Inversion Space
- Type: Private
- Industry: Aerospace and defense technology; spacecraft
- Founded: 2021
- Founder: Justin Fiaschetti and Austin Briggs
- Headquarters: Los Angeles, California
- Area served: United States

= Inversion Space =

American aerospace company

Inversion Space is an aerospace and defense technology startup developing space-based delivery vehicles. The company aims to deliver cargo to militaries at short notice from space. It is headquartered in Los Angeles, California.

== History ==
The company was founded in 2021 by Boston University students Justin Fiaschetti and Austin Briggs. In October 2024, the company obtained a re-entry license for its Ray spacecraft from the Federal Aviation Administration's (FAA) commercial transportation office. In May 2025 the company completed its flight of the Ray vehicle, but without reentry.
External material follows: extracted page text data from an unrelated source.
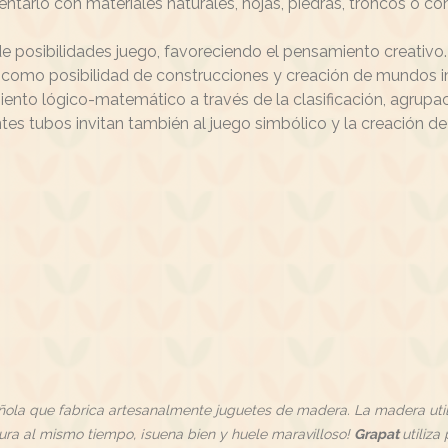
arlo con materiales naturales, hojas, piedras, troncos o co
 de posibilidades juego, favoreciendo el pensamiento creativo
 como posibilidad de construcciones y creación de mundos i
miento lógico-matemático a través de la clasificación, agrup
tes tubos invitan también al juego simbólico y la creación d
ñola que fabrica artesanalmente juguetes de madera. La madera uti
ura al mismo tiempo, ¡suena bien y huele maravilloso!
Grapat
utiliza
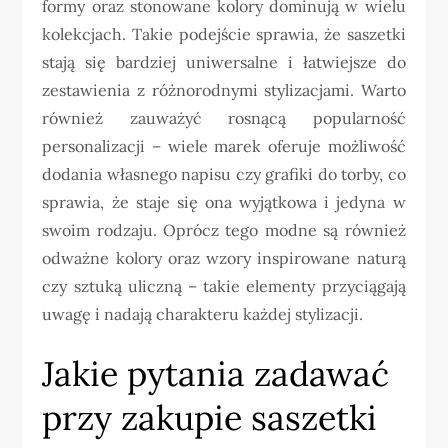
formy oraz stonowane kolory dominują w wielu
kolekcjach. Takie podejście sprawia, że saszetki
stają się bardziej uniwersalne i łatwiejsze do
zestawienia z różnorodnymi stylizacjami. Warto
również zauważyć rosnącą popularność
personalizacji – wiele marek oferuje możliwość
dodania własnego napisu czy grafiki do torby, co
sprawia, że staje się ona wyjątkowa i jedyna w
swoim rodzaju. Oprócz tego modne są również
odważne kolory oraz wzory inspirowane naturą
czy sztuką uliczną – takie elementy przyciągają
uwagę i nadają charakteru każdej stylizacji.
Jakie pytania zadawać
przy zakupie saszetki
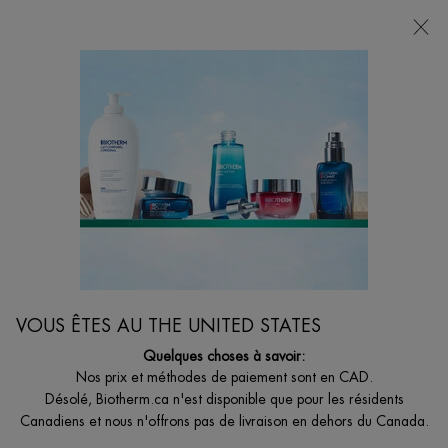
VOTRE CHOIX DE CADEAU AVEC ACHATS DE
135$ ET +
0
MON
0 PRODUCT I
BOUTIQUES
PANIER
Je suis à la recherche de...
Reche
Main content
Accueil
Discontinué
DISCONTINUÉ
VOUS ÊTES AU THE UNITED STATES
Quelques choses à savoir:
Nos prix et méthodes de paiement sont en CAD.
Désolé, Biotherm.ca n'est disponible que pour les résidents
Canadiens et nous n'offrons pas de livraison en dehors du Canada.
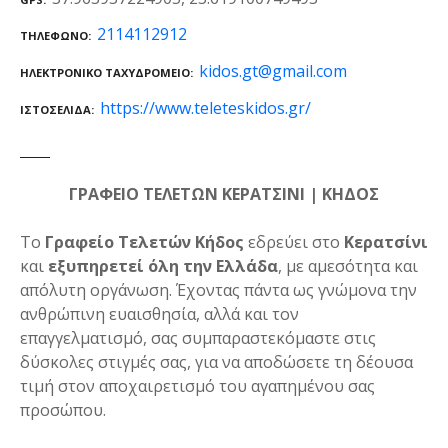
2114112912
ΤΗΛΈΦΩΝΟ
kidos.gt@gmail.com
ΗΛΕΚΤΡΟΝΙΚΌ ΤΑΧΥΔΡΟΜΕΊΟ
https://www.teleteskidos.gr/
ΙΣΤΟΣΕΛΊΔΑ
ΓΡΑΦΕΙΟ ΤΕΛΕΤΩΝ ΚΕΡΑΤΣΙΝΙ | ΚΗΔΟΣ
Το
Γραφείο Τελετών Κήδος
εδρεύει στο
Κερατσίνι
και
εξυπηρετεί όλη την Ελλάδα
, με αμεσότητα και
απόλυτη οργάνωση. Έχοντας πάντα ως γνώμονα την
ανθρώπινη ευαισθησία, αλλά και τον
επαγγελματισμό, σας συμπαραστεκόμαστε στις
δύσκολες στιγμές σας, για να αποδώσετε τη δέουσα
τιμή στον αποχαιρετισμό του αγαπημένου σας
προσώπου.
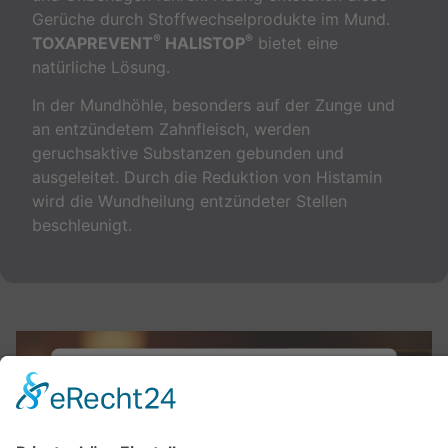
Gerüche durch Stoffwechselprodukte im Mund.
®
®
TOXAPREVENT
HALISTOP
bietet eine
natürliche Lösung.
In der Mundhöhle, besonders auf der Zunge und
an entzündetem Zahnfleisch, werden
geruchsaktive Substanzen gebunden und
ausgeleitet. Durch die Reduktion von Histamin
wird die Wundheilung entzündeter Stellen
beschleunigt.
Wir benötigen Ihre Zustimmung,
um den Vimeo-Service zu laden!
Wir verwenden einen Service eines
The flight was part of SpaceX's Transporter-12 rideshare mission. In October 2025, the company unveiled its Arc re-entry vehicle. The vehicle carries a payload of 500 pounds of cargo. In March 2025 the US military selected the company for its MACH-TB hypersonic testing program.

== Funding ==
In 2024 the company raised $44 million in Series A funding on top of its $10 million in seed funding. It was also awarded a $71 million STRATFI award by Air Force Research Laboratory and SpaceWERX in September 2024.